··· TASK INPUTS ···
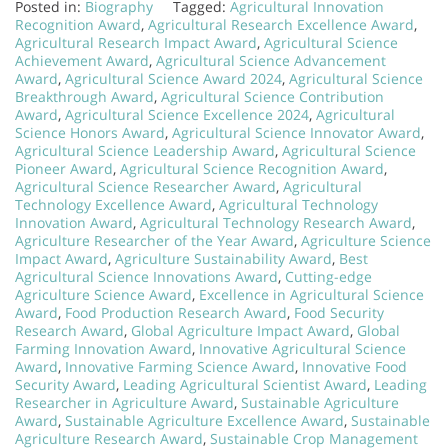
Posted in:
Biography
Tagged:
Agricultural Innovation
Recognition Award
,
Agricultural Research Excellence Award
,
Agricultural Research Impact Award
,
Agricultural Science
Achievement Award
,
Agricultural Science Advancement
Award
,
Agricultural Science Award 2024
,
Agricultural Science
Breakthrough Award
,
Agricultural Science Contribution
Award
,
Agricultural Science Excellence 2024
,
Agricultural
Science Honors Award
,
Agricultural Science Innovator Award
,
Agricultural Science Leadership Award
,
Agricultural Science
Pioneer Award
,
Agricultural Science Recognition Award
,
Agricultural Science Researcher Award
,
Agricultural
Technology Excellence Award
,
Agricultural Technology
Innovation Award
,
Agricultural Technology Research Award
,
Agriculture Researcher of the Year Award
,
Agriculture Science
Impact Award
,
Agriculture Sustainability Award
,
Best
Agricultural Science Innovations Award
,
Cutting-edge
Agriculture Science Award
,
Excellence in Agricultural Science
Award
,
Food Production Research Award
,
Food Security
Research Award
,
Global Agriculture Impact Award
,
Global
Farming Innovation Award
,
Innovative Agricultural Science
Award
,
Innovative Farming Science Award
,
Innovative Food
Security Award
,
Leading Agricultural Scientist Award
,
Leading
Researcher in Agriculture Award
,
Sustainable Agriculture
Award
,
Sustainable Agriculture Excellence Award
,
Sustainable
Agriculture Research Award
,
Sustainable Crop Management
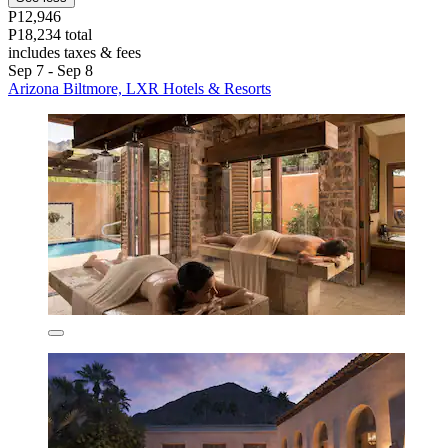
P12,946
P18,234 total
includes taxes & fees
Sep 7 - Sep 8
Arizona Biltmore, LXR Hotels & Resorts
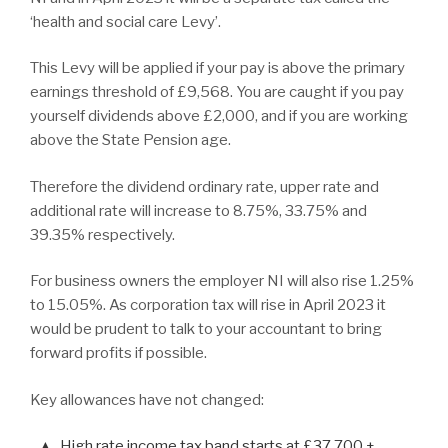
‘health and social care Levy’.
This Levy will be applied if your pay is above the primary
earnings threshold of £9,568. You are caught if you pay
yourself dividends above £2,000, and if you are working
above the State Pension age.
Therefore the dividend ordinary rate, upper rate and
additional rate will increase to 8.75%, 33.75% and
39.35% respectively.
For business owners the employer NI will also rise 1.25%
to 15.05%. As corporation tax will rise in April 2023 it
would be prudent to talk to your accountant to bring
forward profits if possible.
Key allowances have not changed:
High rate income tax band starts at £37,700 +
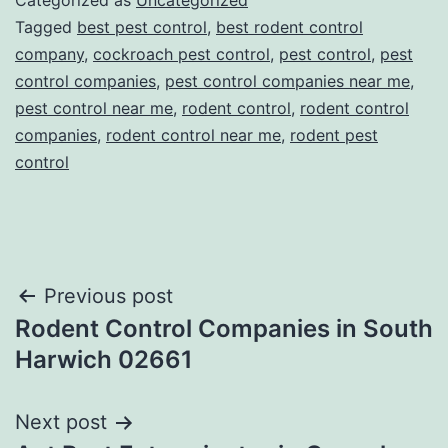
Categorized as
Uncategorized
Tagged
best pest control
,
best rodent control
company
,
cockroach pest control
,
pest control
,
pest
control companies
,
pest control companies near me
,
pest control near me
,
rodent control
,
rodent control
companies
,
rodent control near me
,
rodent pest
control
Post
Previous post
Rodent Control Companies in South
navigation
Harwich 02661
Next post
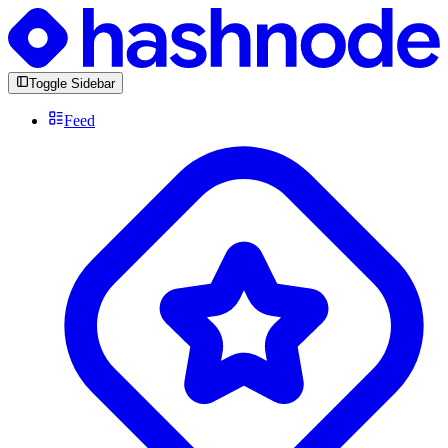
Toggle Sidebar
Feed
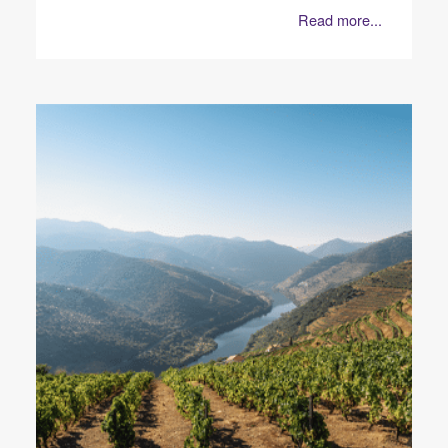
Read more...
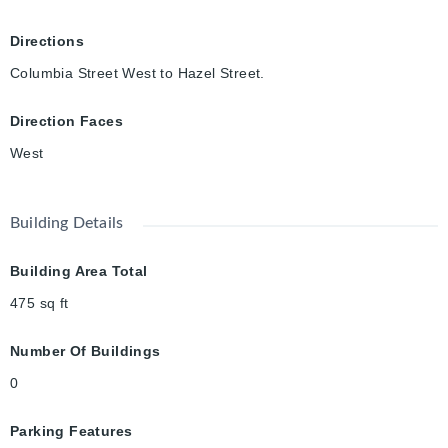
Directions
Columbia Street West to Hazel Street.
Direction Faces
West
Building Details
Building Area Total
475
sq ft
Number Of Buildings
0
Parking Features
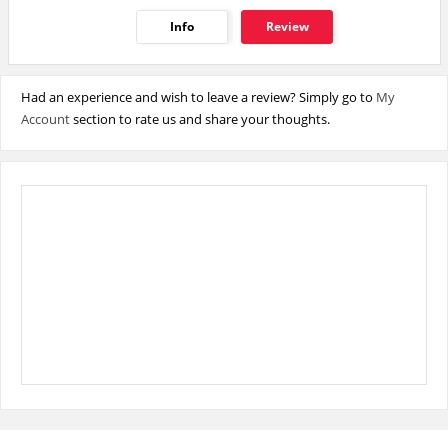
Info
Review
Had an experience and wish to leave a review? Simply go to
My
Account
section to rate us and share your thoughts.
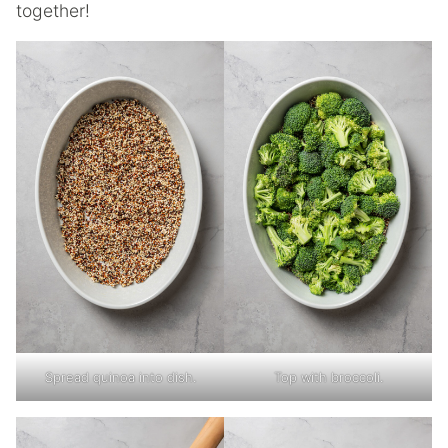
together!
Spread quinoa into dish.
Top with broccoli.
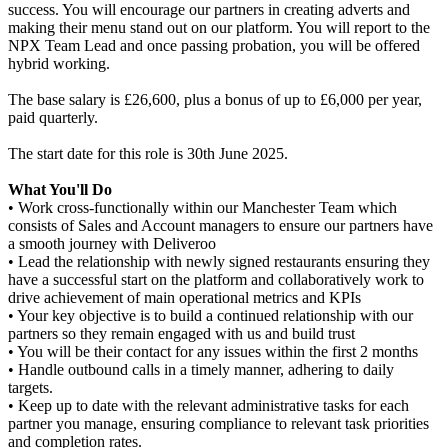
success. You will encourage our partners in creating adverts and
making their menu stand out on our platform. You will report to the
NPX Team Lead and once passing probation, you will be offered
hybrid working.
The base salary is £26,600, plus a bonus of up to £6,000 per year,
paid quarterly.
The start date for this role is 30th June 2025.
What You'll Do
• Work cross-functionally within our Manchester Team which
consists of Sales and Account managers to ensure our partners have
a smooth journey with Deliveroo
• Lead the relationship with newly signed restaurants ensuring they
have a successful start on the platform and collaboratively work to
drive achievement of main operational metrics and KPIs
• Your key objective is to build a continued relationship with our
partners so they remain engaged with us and build trust
• You will be their contact for any issues within the first 2 months
• Handle outbound calls in a timely manner, adhering to daily
targets.
• Keep up to date with the relevant administrative tasks for each
partner you manage, ensuring compliance to relevant task priorities
and completion rates.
···
■ **PROBLEM DETAILS**: Each record must appear again exactly as written above, without its pictures.

■ **SOLUTION FOR THIS EXERCISE**:
Posted in:
Biography
Tagged:
Agricultural Innovation
Recognition Award
,
Agricultural Research Excellence Award
,
Agricultural Research Impact Award
,
Agricultural Science
Achievement Award
,
Agricultural Science Advancement
Award
,
Agricultural Science Award 2024
,
Agricultural Science
Breakthrough Award
,
Agricultural Science Contribution
Award
,
Agricultural Science Excellence 2024
,
Agricultural
Science Honors Award
,
Agricultural Science Innovator Award
,
Agricultural Science Leadership Award
,
Agricultural Science
Pioneer Award
,
Agricultural Science Recognition Award
,
Agricultural Science Researcher Award
,
Agricultural
Technology Excellence Award
,
Agricultural Technology
Innovation Award
,
Agricultural Technology Research Award
,
Agriculture Researcher of the Year Award
,
Agriculture Science
Impact Award
,
Agriculture Sustainability Award
,
Best
Agricultural Science Innovations Award
,
Cutting-edge
Agriculture Science Award
,
Excellence in Agricultural Science
Award
,
Food Production Research Award
,
Food Security
Research Award
,
Global Agriculture Impact Award
,
Global
Farming Innovation Award
,
Innovative Agricultural Science
Award
,
Innovative Farming Science Award
,
Innovative Food
Security Award
,
Leading Agricultural Scientist Award
,
Leading
Researcher in Agriculture Award
,
Sustainable Agriculture
Award
,
Sustainable Agriculture Excellence Award
,
Sustainable
Agriculture Research Award
,
Sustainable Crop Management
P12,946
P18,234 total
includes taxes & fees
Sep 7 - Sep 8
Arizona Biltmore, LXR Hotels & Resorts
‘health and social care Levy’.
This Levy will be applied if your pay is above the primary
earnings threshold of £9,568. You are caught if you pay
yourself dividends above £2,000, and if you are working
above the State Pension age.
Therefore the dividend ordinary rate, upper rate and
additional rate will increase to 8.75%, 33.75% and
39.35% respectively.
For business owners the employer NI will also rise 1.25%
to 15.05%. As corporation tax will rise in April 2023 it
would be prudent to talk to your accountant to bring
forward profits if possible.
Key allowances have not changed:
High rate income tax band starts at £37,700 +
Categorized as
Uncategorized
Tagged
best pest control
,
best rodent control
company
,
cockroach pest control
,
pest control
,
pest
control companies
,
pest control companies near me
,
pest control near me
,
rodent control
,
rodent control
companies
,
rodent control near me
,
rodent pest
control
Post
Previous post
Rodent Control Companies in South
navigation
Harwich 02661
Next post
Toggle Sidebar
Feed
Read more...
Directions
Columbia Street West to Hazel Street.
Direction Faces
West
Building Details
Building Area Total
475
sq ft
Number Of Buildings
0
Parking Features
Info
Review
Had an experience and wish to leave a review? Simply go to
My
Account
section to rate us and share your thoughts.
together!
Spread quinoa into dish.
Top with broccoli.
success. You will encourage our partners in creating adverts and
making their menu stand out on our platform. You will report to the
NPX Team Lead and once passing probation, you will be offered
hybrid working.
The base salary is £26,600, plus a bonus of up to £6,000 per year,
paid quarterly.
The start date for this role is 30th June 2025.
What You'll Do
• Work cross-functionally within our Manchester Team which
consists of Sales and Account managers to ensure our partners have
a smooth journey with Deliveroo
• Lead the relationship with newly signed restaurants ensuring they
have a successful start on the platform and collaboratively work to
drive achievement of main operational metrics and KPIs
• Your key objective is to build a continued relationship with our
partners so they remain engaged with us and build trust
• You will be their contact for any issues within the first 2 months
• Handle outbound calls in a timely manner, adhering to daily
targets.
• Keep up to date with the relevant administrative tasks for each
partner you manage, ensuring compliance to relevant task priorities
and completion rates.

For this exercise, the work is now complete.